In 2008, Dauby went so far as to point out that the company’s favored external corrosion method was only cheaper because it simply failed to work, noting that it “has rarely found significant corrosion.” He told the jury that the method had a limited role of predicting where lines might be vulnerable to future damage.

The in-line method, he said, only cost more because it actually found corrosion and the higher cost reflected those repairs. He told his fellow engineers at the time that PG&E “simply can’t afford to miss existing corrosion, the consequences of failure are too severe.”

Nonetheless, before a 2010 state regulatory audit, Dauby was instructed to justify decisions to use the very method he knew was inferior instead of more effective in-line inspection tools in 2007, 2008 and 2009.

“I did that, but I wasn’t very happy about it,” he told the jury.

In fact, at the time, he scolded his colleagues that they all knew the decision had been made for “financial, not technical reasons.”

The company inspection costs dropped at the time, from $23 million to $17 million in 2009, according to one document shown to the jury.

Todd Hogenson, the company’s manager of pipeline engineering, testified that he led a cost cutting brain storming session.

Spending on inspections dropped from $23 million in 2008 to $17 million in 2009 and was expected to remain unchanged in 2010, the document said.

“We were asked to look for opportunities to reduce spending,” said Todd Hogenson, discussing an October 2009 memo to his colleagues about cost cutting which proclaimed “there are no sacred cows.” He later stressed, when asked by the defense, that he wasn’t talking about sacrificing safety.

The jury was later shown evidence indicating that at least PG&E official resorted to backstabbing Dauby related to his effort to push for what he considered more effective inspection efforts.

Dauby was shown emails sent to and from the chief champion of the external corrosion method, Bob Fassett, from 2008. At the time, Dauby was pushing to use in-line automated method on the very line that later exploded in San Bruno.

He told Fassett that he had the backing of a then top official in integrity management, Glen Carter. But when Fassett secretly emailed Carter, responded by saying he did not remember that and he was more likely to support the cheaper external corrosion method.

“Isn’t it amazing how names get dropped to get work done?” Fassett emailed Carter back.

On the stand, Dauby bristled at Fassett’s email.

“He’s basically saying I made it up,” Dauby said, saying that he would never start the in-line process without authorization. “So I did not make it up.”

Prosecutors asked Dauby about the effort after to find records that reflected that sections of the San Bruno line had been tested with high pressure water. No records could be found.

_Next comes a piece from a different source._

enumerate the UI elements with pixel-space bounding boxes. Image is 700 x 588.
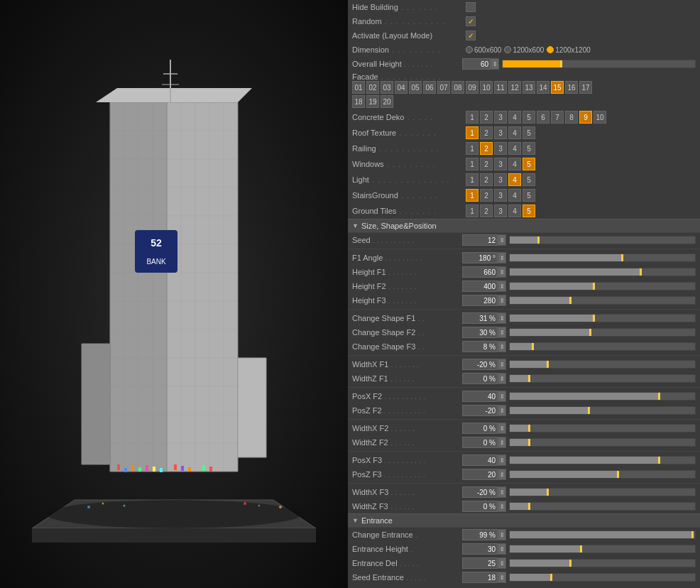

In court filings lodged early Thursday, federal prosecutors sought the right to confront Dauby – but later chose not to -- about his email after Line 132 exploded in September 2010 urging colleagues “to not write or forward any messages regarding L-132 incident unless necessary.”

Dauby further insisted that any communications be sent to the company’s attorneys with the proviso that they were therefore protected the attorney-client privilege.